### What you need to do
Skip every image and restate the data word for word.

Saved data entries:
****************

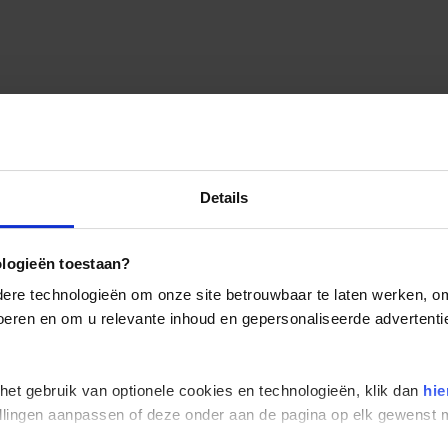
Details
ologieën toestaan?
re technologieën om onze site betrouwbaar te laten werken, om 
 voeren en om u relevante inhoud en gepersonaliseerde advertenti
 het gebruik van optionele cookies en technologieën, klik dan
hie
stellingen aanpassen of deze onder aan de pagina op elk gewens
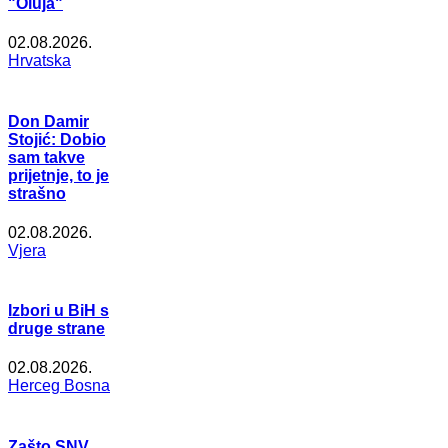
"Oluja"
02.08.2026.
Hrvatska
Don Damir
Stojić: Dobio
sam takve
prijetnje, to je
strašno
02.08.2026.
Vjera
Izbori u BiH s
druge strane
02.08.2026.
Herceg Bosna
Zašto SNV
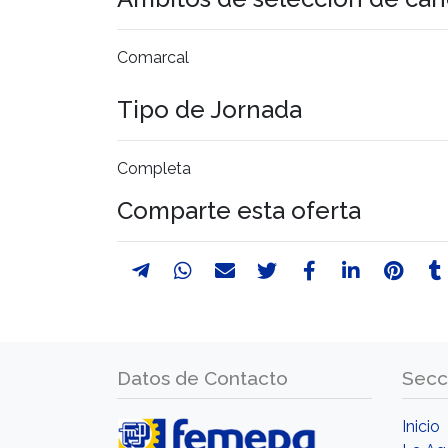
Comarcal
Tipo de Jornada
Completa
Comparte esta oferta
Datos de Contacto
Secc
Inicio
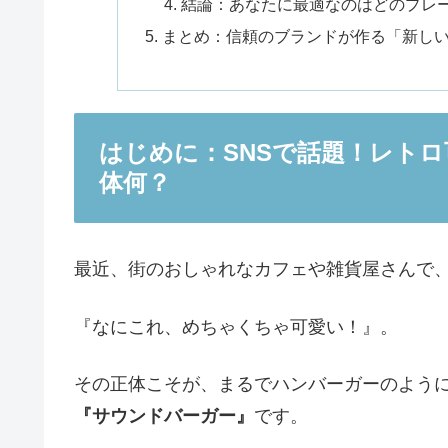
結論：あなたに最適なのはどのプレ
まとめ：信頼のブランドが作る「新し
はじめに：SNSで話題！レト
体何？
最近、街のおしゃれなカフェや雑貨屋さんで
『なにこれ、めちゃくちゃ可愛い！』。
その正体こそが、まるでハンバーガーのよう
『サウンドバーガー』
です。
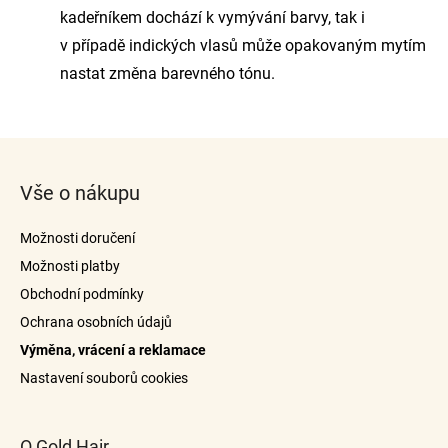
kadeřníkem dochází k vymývání barvy, tak i
v případě indických vlasů může opakovaným mytím
nastat změna barevného tónu.
Z
á
Vše o nákupu
p
a
Možnosti doručení
t
Možnosti platby
í
Obchodní podmínky
Ochrana osobních údajů
Výměna, vrácení a reklamace
Nastavení souborů cookies
O Gold Hair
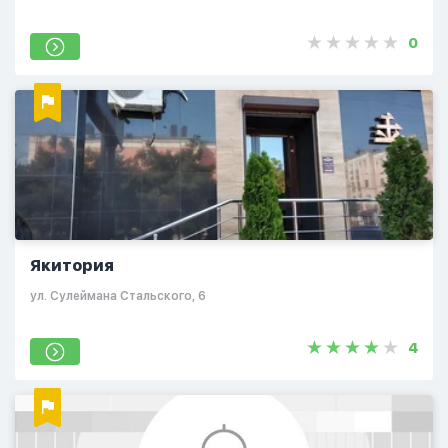
0
Якитория
ул. Сулеймана Стальского, 6
4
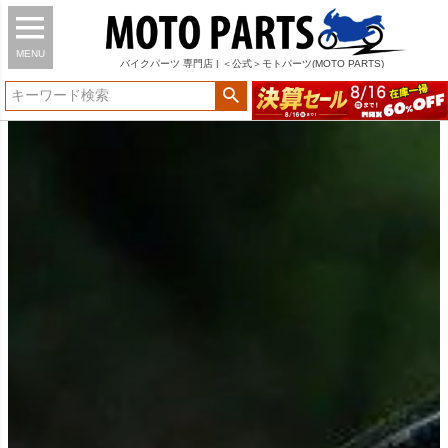
MENU
バイク
パーツ
専門店 | ＜公式＞モトパーツ(MOTO PARTS)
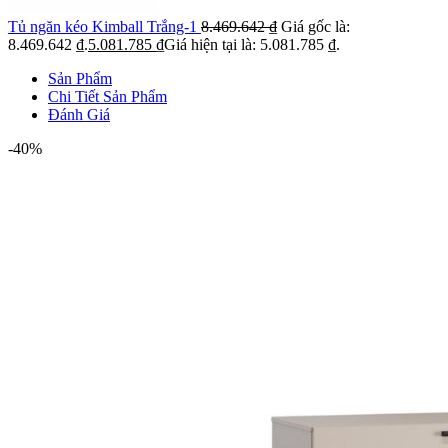
Tủ ngăn kéo Kimball Trắng-1
8.469.642
₫
Giá gốc là:
8.469.642 ₫.
5.081.785
₫
Giá hiện tại là: 5.081.785 ₫.
Sản Phẩm
Chi Tiết Sản Phẩm
Đánh Giá
-40%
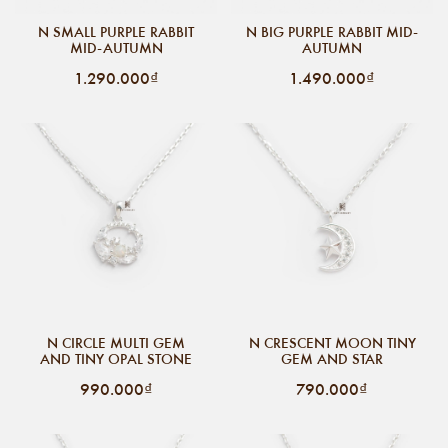
N SMALL PURPLE RABBIT
N BIG PURPLE RABBIT MID-
MID-AUTUMN
AUTUMN
1.290.000₫
1.490.000₫
N CIRCLE MULTI GEM
N CRESCENT MOON TINY
AND TINY OPAL STONE
GEM AND STAR
990.000₫
790.000₫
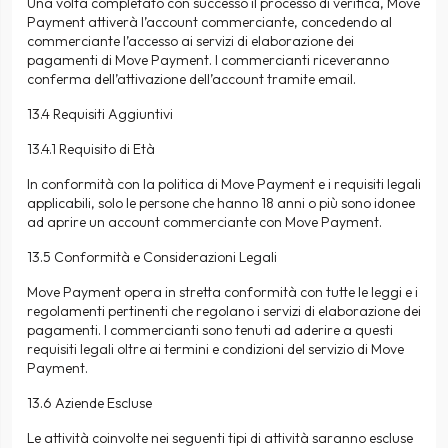
Una volta completato con successo il processo di verifica, Move
Payment attiverà l’account commerciante, concedendo al
commerciante l’accesso ai servizi di elaborazione dei
pagamenti di Move Payment. I commercianti riceveranno
conferma dell’attivazione dell’account tramite email.
13.4 Requisiti Aggiuntivi
13.4.1 Requisito di Età
In conformità con la politica di Move Payment e i requisiti legali
applicabili, solo le persone che hanno 18 anni o più sono idonee
ad aprire un account commerciante con Move Payment.
13.5 Conformità e Considerazioni Legali
Move Payment opera in stretta conformità con tutte le leggi e i
regolamenti pertinenti che regolano i servizi di elaborazione dei
pagamenti. I commercianti sono tenuti ad aderire a questi
requisiti legali oltre ai termini e condizioni del servizio di Move
Payment.
13.6 Aziende Escluse
Le attività coinvolte nei seguenti tipi di attività saranno escluse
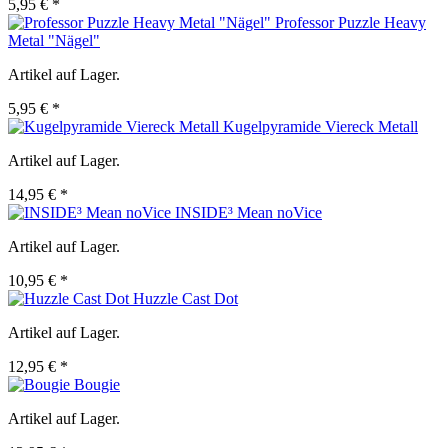
5,95 € *
Professor Puzzle Heavy
Metal "Nägel"
Artikel auf Lager.
5,95 € *
Kugelpyramide Viereck Metall
Artikel auf Lager.
14,95 € *
INSIDE³ Mean noVice
Artikel auf Lager.
10,95 € *
Huzzle Cast Dot
Artikel auf Lager.
12,95 € *
Bougie
Artikel auf Lager.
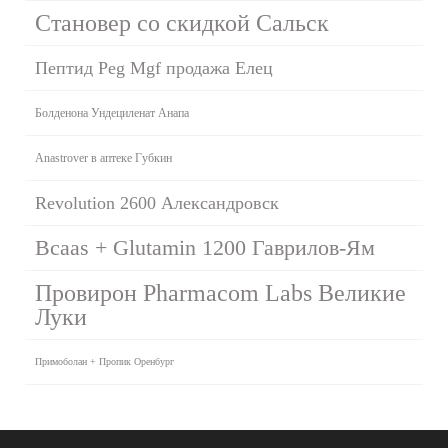
Становер со скидкой Сальск
Пептид Peg Mgf продажа Елец
Болденона Ундециленат Анапа
Anastrover в аптеке Губкин
Revolution 2600 Александровск
Bcaas + Glutamin 1200 Гаврилов-Ям
Провирон Pharmacom Labs Великие
Луки
Примоболан + Пропик Оренбург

****************

### Written answer
Details
ologieën toestaan?
re technologieën om onze site betrouwbaar te laten werken, om 
 voeren en om u relevante inhoud en gepersonaliseerde advertenti
 het gebruik van optionele cookies en technologieën, klik dan
hie
stellingen aanpassen of deze onder aan de pagina op elk gewens
"Oluja"
02.08.2026.
Hrvatska
Don Damir
Stojić: Dobio
sam takve
prijetnje, to je
strašno
02.08.2026.
Vjera
Izbori u BiH s
druge strane
02.08.2026.
Herceg Bosna
Zašto SNV
Comarcal
Tipo de Jornada
Completa
Comparte esta oferta
Datos de Contacto
Secc
Inicio
結論：あなたに最適なのはどのプレ
まとめ：信頼のブランドが作る「新し
はじめに：SNSで話題！レト
体何？
最近、街のおしゃれなカフェや雑貨屋さんで
『なにこれ、めちゃくちゃ可愛い！』。
その正体こそが、まるでハンバーガーのよう
『サウンドバーガー』
です。
kadeřníkem dochází k vymývání barvy, tak i
v případě indických vlasů může opakovaným mytím
nastat změna barevného tónu.
Z
á
Vše o nákupu
p
a
Možnosti doručení
t
Možnosti platby
í
Obchodní podmínky
Ochrana osobních údajů
Výměna, vrácení a reklamace
Nastavení souborů cookies
O Gold Hair
0
Якитория
ул. Сулеймана Стальского, 6
4
MENU
バイク
パーツ
専門店 | ＜公式＞モトパーツ(MOTO PARTS)
Tủ ngăn kéo Kimball Trắng-1
8.469.642
₫
Giá gốc là:
8.469.642 ₫.
5.081.785
₫
Giá hiện tại là: 5.081.785 ₫.
Sản Phẩm
Chi Tiết Sản Phẩm
Đánh Giá
-40%
N SMALL PURPLE RABBIT
N BIG PURPLE RABBIT MID-
MID-AUTUMN
AUTUMN
1.290.000₫
1.490.000₫
N CIRCLE MULTI GEM
N CRESCENT MOON TINY
AND TINY OPAL STONE
GEM AND STAR
990.000₫
790.000₫
Una volta completato con successo il processo di verifica, Move
Payment attiverà l’account commerciante, concedendo al
commerciante l’accesso ai servizi di elaborazione dei
pagamenti di Move Payment. I commercianti riceveranno
conferma dell’attivazione dell’account tramite email.
13.4 Requisiti Aggiuntivi
13.4.1 Requisito di Età
In conformità con la politica di Move Payment e i requisiti legali
applicabili, solo le persone che hanno 18 anni o più sono idonee
ad aprire un account commerciante con Move Payment.
13.5 Conformità e Considerazioni Legali
Move Payment opera in stretta conformità con tutte le leggi e i
regolamenti pertinenti che regolano i servizi di elaborazione dei
pagamenti. I commercianti sono tenuti ad aderire a questi
requisiti legali oltre ai termini e condizioni del servizio di Move
Payment.
13.6 Aziende Escluse
Le attività coinvolte nei seguenti tipi di attività saranno escluse
5,95 € *
Professor Puzzle Heavy
Metal "Nägel"
Artikel auf Lager.
5,95 € *
Kugelpyramide Viereck Metall
Artikel auf Lager.
14,95 € *
INSIDE³ Mean noVice
Artikel auf Lager.
10,95 € *
Huzzle Cast Dot
Artikel auf Lager.
12,95 € *
Bougie
Artikel auf Lager.
Становер со скидкой Сальск
Пептид Peg Mgf продажа Елец
Болденона Ундециленат Анапа
Anastrover в аптеке Губкин
Revolution 2600 Александровск
Bcaas + Glutamin 1200 Гаврилов-Ям
Провирон Pharmacom Labs Великие
Луки
Примоболан + Пропик Оренбург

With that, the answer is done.